By 2018, the need for two separate organizations was not needed and hence they were merged to form the American Society of News Editors and the Associated Press Media Editors.” At the 2019 annual conference of APME and ASNE, the merger was approved.

Programs

Diversity
In 1978, ASNE launched an annual diversity survey of America's newsrooms. NLA continues this work, under the name "Transformative Transparency Project".

In an interview with Open the Government, NLA executive director Fran Reilly explained, "We have created an expanded program that is designed to meet the urgency of the lack of DEI in journalism—we will soon be rolling out the Transformative Transparency Project, which still uses a data collection framework to gain insights to understand the full scope of the problem, but is expanded to include tools, resources and programs to help newsrooms improve their DEI culture, and set and reach diversity goals."

Sunshine Week 

Sunshine Week is a national initiative spearheaded by the News Leaders Association to educate the public about the importance of open government and freedom of information.
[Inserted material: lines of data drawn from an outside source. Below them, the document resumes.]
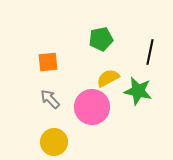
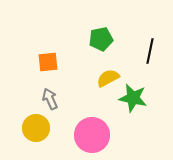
black line: moved 1 px up
green star: moved 5 px left, 7 px down
gray arrow: rotated 20 degrees clockwise
pink circle: moved 28 px down
yellow circle: moved 18 px left, 14 px up
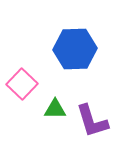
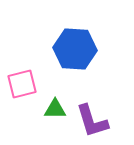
blue hexagon: rotated 6 degrees clockwise
pink square: rotated 32 degrees clockwise
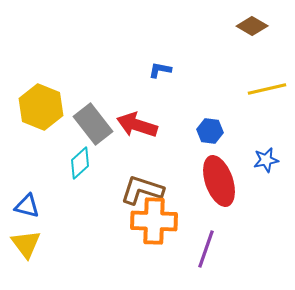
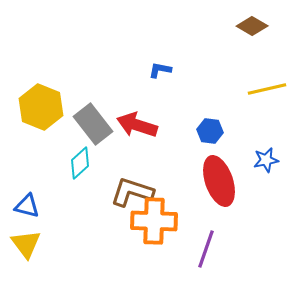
brown L-shape: moved 10 px left, 2 px down
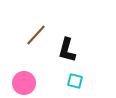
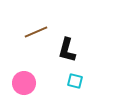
brown line: moved 3 px up; rotated 25 degrees clockwise
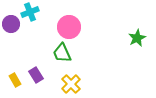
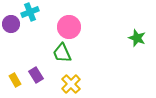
green star: rotated 24 degrees counterclockwise
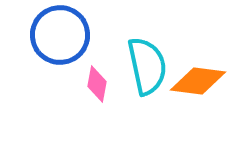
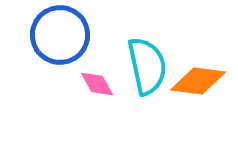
pink diamond: rotated 39 degrees counterclockwise
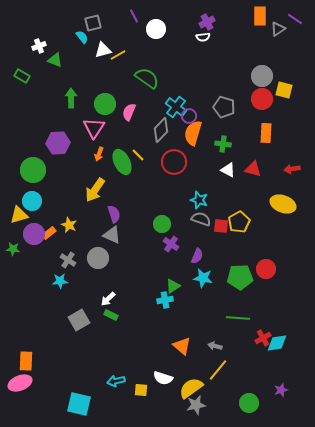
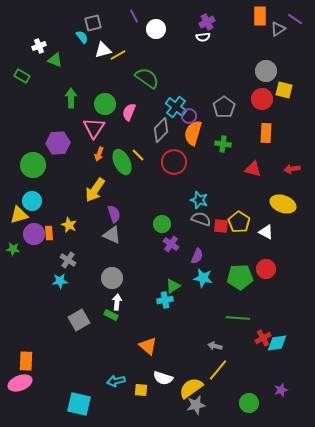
gray circle at (262, 76): moved 4 px right, 5 px up
gray pentagon at (224, 107): rotated 20 degrees clockwise
green circle at (33, 170): moved 5 px up
white triangle at (228, 170): moved 38 px right, 62 px down
yellow pentagon at (239, 222): rotated 10 degrees counterclockwise
orange rectangle at (49, 233): rotated 56 degrees counterclockwise
gray circle at (98, 258): moved 14 px right, 20 px down
white arrow at (108, 299): moved 9 px right, 3 px down; rotated 140 degrees clockwise
orange triangle at (182, 346): moved 34 px left
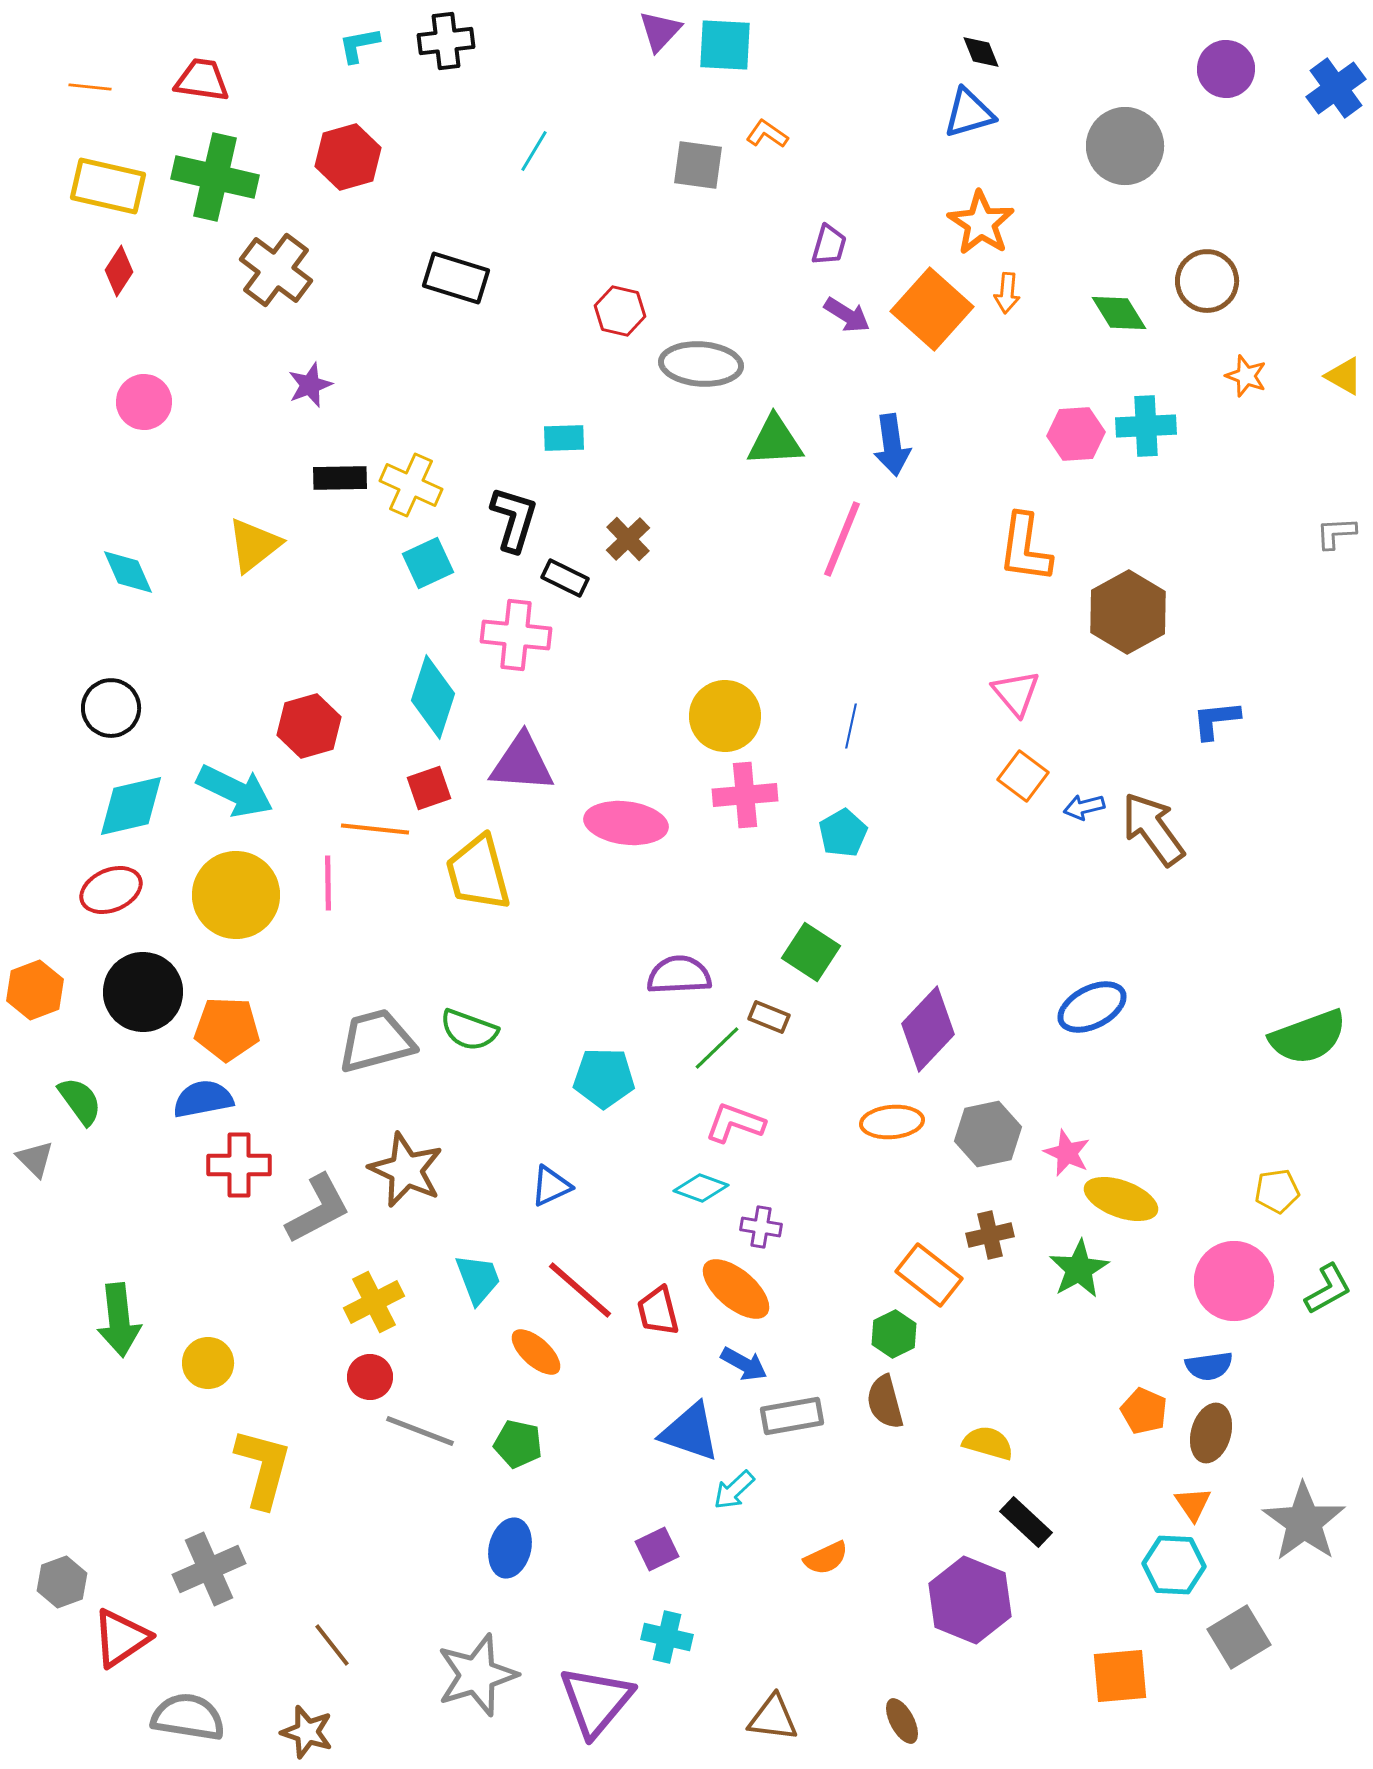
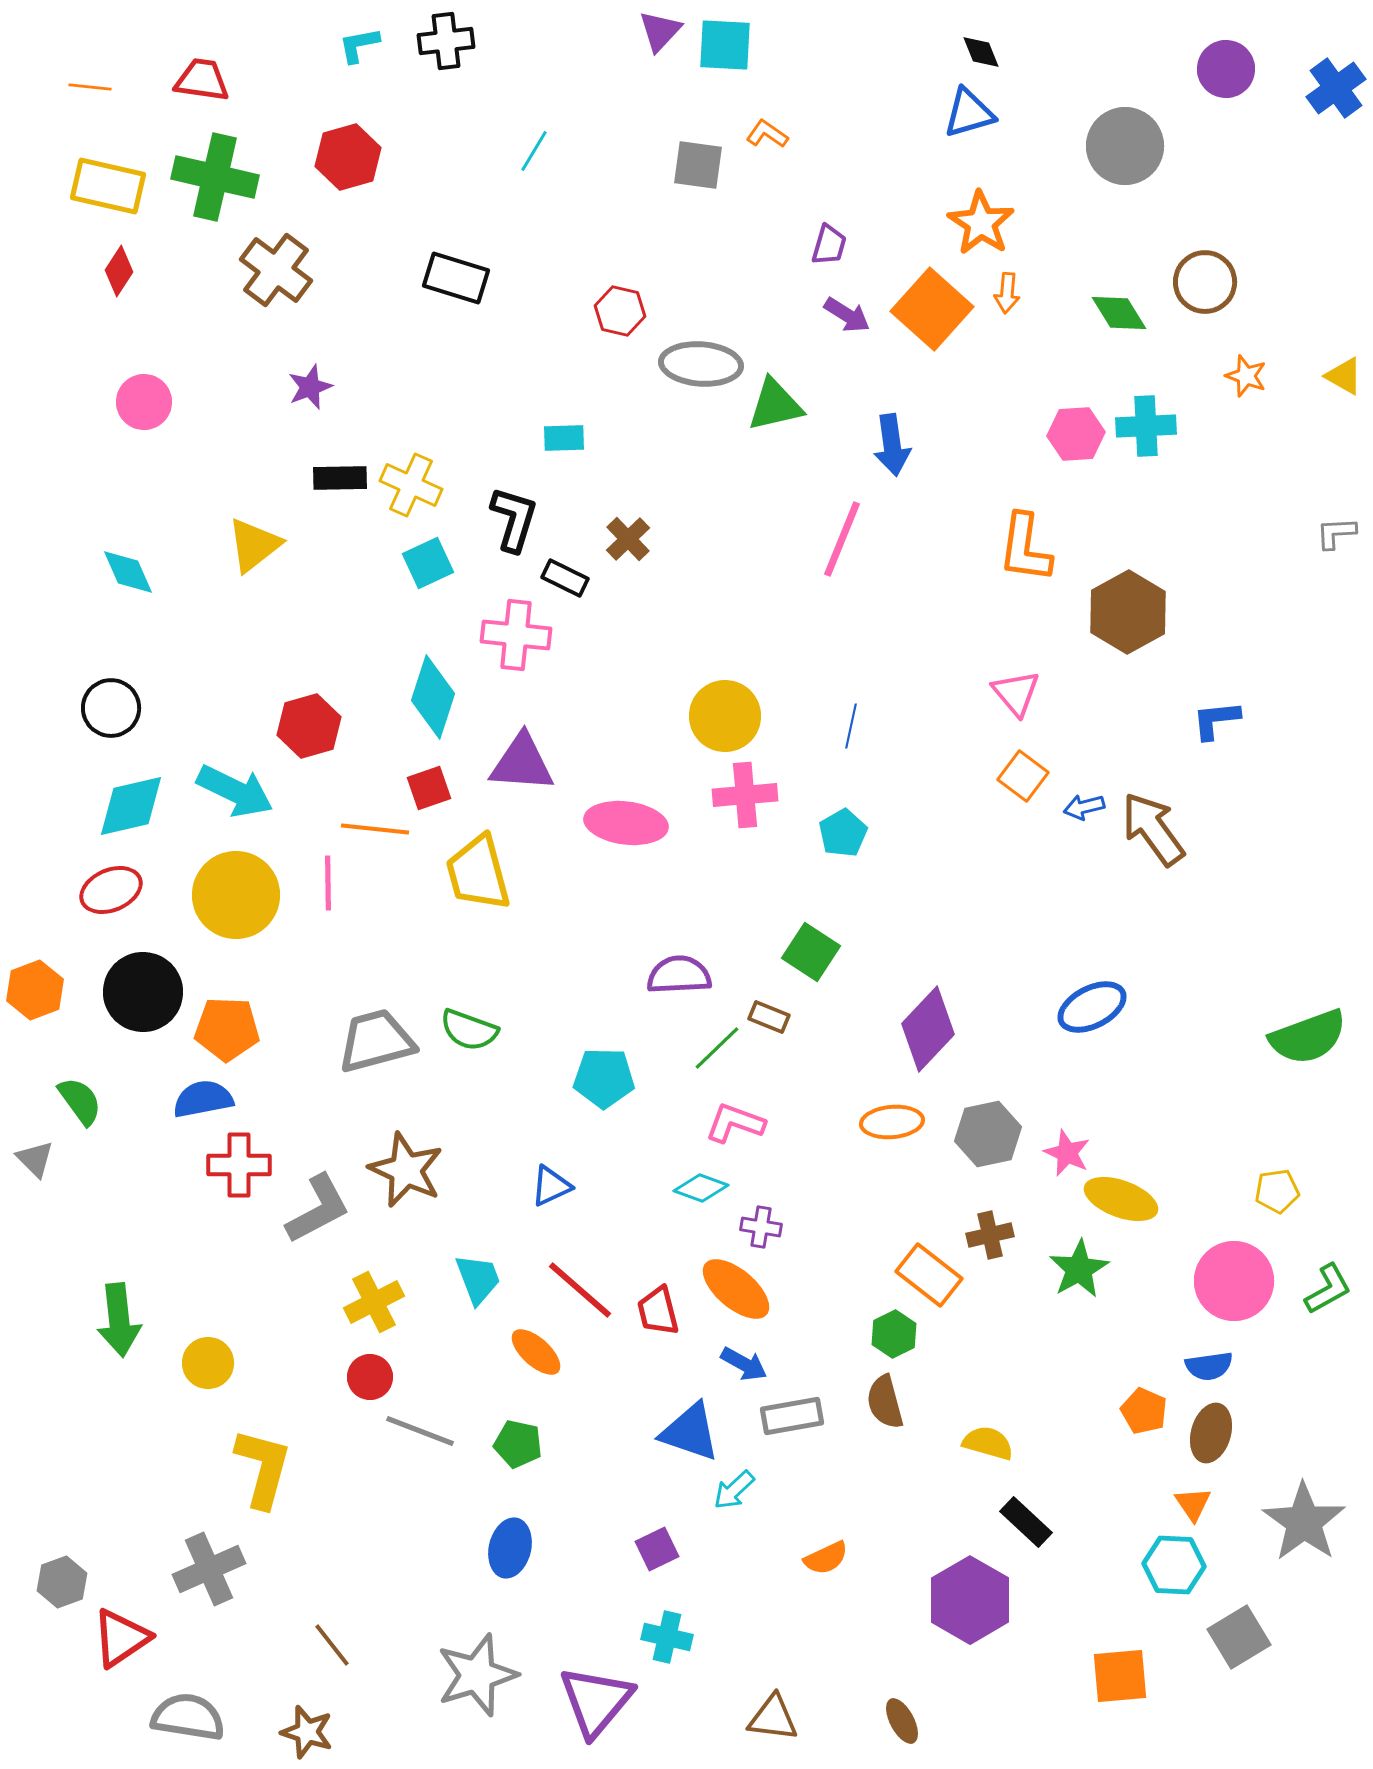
brown circle at (1207, 281): moved 2 px left, 1 px down
purple star at (310, 385): moved 2 px down
green triangle at (775, 441): moved 36 px up; rotated 10 degrees counterclockwise
purple hexagon at (970, 1600): rotated 8 degrees clockwise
It was established in March 2005 and is celebrated annually during the week containing March 16, which is National Freedom of Information Day.

First Amendment 

NLA supports the First Amendment by keeping their membership informed of key legal and legislative developments and by initiating educational programs about the freedoms guaranteed by the First Amendment.

Annual Awards 

NLA recognizes excellence in journalism and leadership with their annual awards. The NLA Awards continue the long traditions of the previous ASNE and APME Awards, and are among the most prestigious in journalism.

In 2021, a new award was created to recognize an editor or team of editors who have displayed strong leadership in matching the extraordinary moment of an unprecedented year through great journalism and vital decision making on all fronts. Ron Nixon, Associated Press global investigations editor, was named the inaugural News Leader of the Year.

Leadership 
NLA promotes newsroom leadership by offering training to news leaders, such as the Emerging Leaders Institute and NewsTrain.